New Models for Funding Public Lands Management: A Case Study of the Northern Arizona Forest Fund

Rebecca Davidson, Spencer Plumb & Marcus Selg.

At the end of the twentieth century, scholars divided public land policy within the United States into three periods: disposition, reservation, and management. As we enter the twenty-first century, our public lands are declining in health and, from a financial standpoint, are less an asset and more a liability. To address the issues facing public lands management, the federal government is now more dependent on public-private partnerships as well as private investment in the health of our public lands. Begging the question— are we entering a new period for public land policy following the “period of management”—an era of public-private partnerships?

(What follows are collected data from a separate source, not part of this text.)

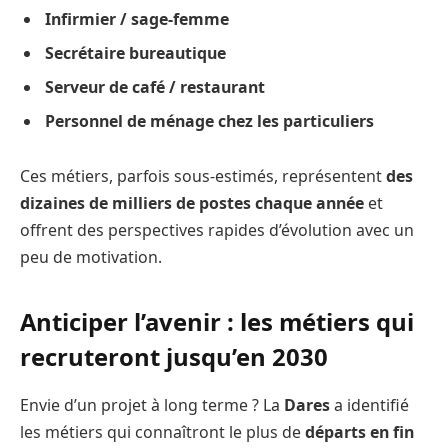
Infirmier / sage-femme
Secrétaire bureautique
Serveur de café / restaurant
Personnel de ménage chez les particuliers
Ces métiers, parfois sous-estimés, représentent
des
dizaines de milliers de postes chaque année
et
offrent des perspectives rapides d’évolution avec un
peu de motivation.
Anticiper l’avenir : les métiers qui
recruteront jusqu’en 2030
Envie d’un projet à long terme ? La
Dares
a identifié
les métiers qui connaîtront le plus de
départs en fin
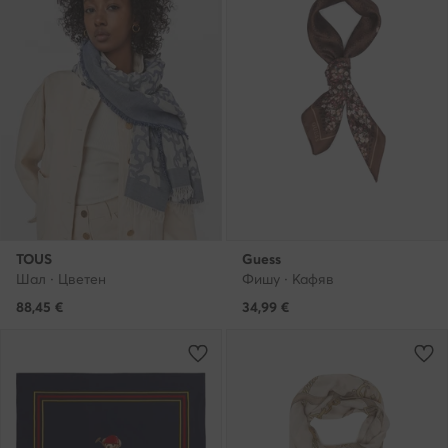
TOUS
Guess
Шал · Цветен
Фишу · Кафяв
88,45
€
34,99
€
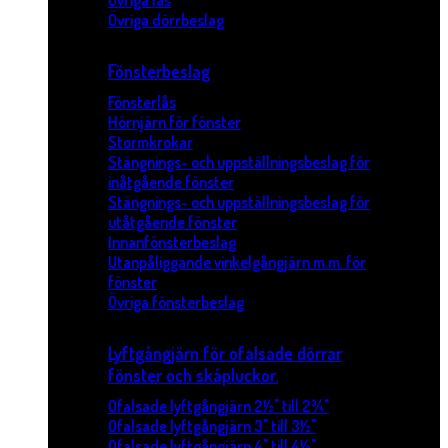
Övriga lås
Övriga dörrbeslag
Fönsterbeslag
Fönsterlås
Hörnjärn för fönster
Stormkrokar
Stängnings- och uppställningsbeslag för
inåtgående fönster
Stängnings- och uppställningsbeslag för
utåtgående fönster
Innanfönsterbeslag
Utanpåliggande vinkelgångjärn m.m. för
fönster
Övriga fönsterbeslag
Lyftgångjärn för ofalsade dörrar
fönster och skåpluckor.
Ofalsade lyftgångjärn 2½" till 2¾"
Ofalsade lyftgångjärn 3" till 3½"
Ofalsade lyftgångjärn 4" till 4½"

Public-private partnerships, referred to as partnerships from here forward, are agreements between a federal public agency and a private individual, business, or organization, where the private party provides a financial or in- kind contribution to the public agency to achieve an agreed upon (or shared) goal. The U.S. Forest Service (“USFS”) is currently seeking and expanding upon opportunities to enter into public-private partnership as a means of accomplishing a growing number of often underfunded management responsibilities, including conservation, restoration, recreation, and ecosystem service protection.

This paper provides a brief review of USFS history to explain the emergence of the public-private partnership land management approach. A case study is then presented to highlight the newly developed Northern Arizona Forest Fund (“NAFF”), a public-private partnership established to expedite watershed restoration across five National Forests in northern Arizona. The case study provides highlights of lessons learned and insights on opportunities and challenges associated with developing partnerships in other locations.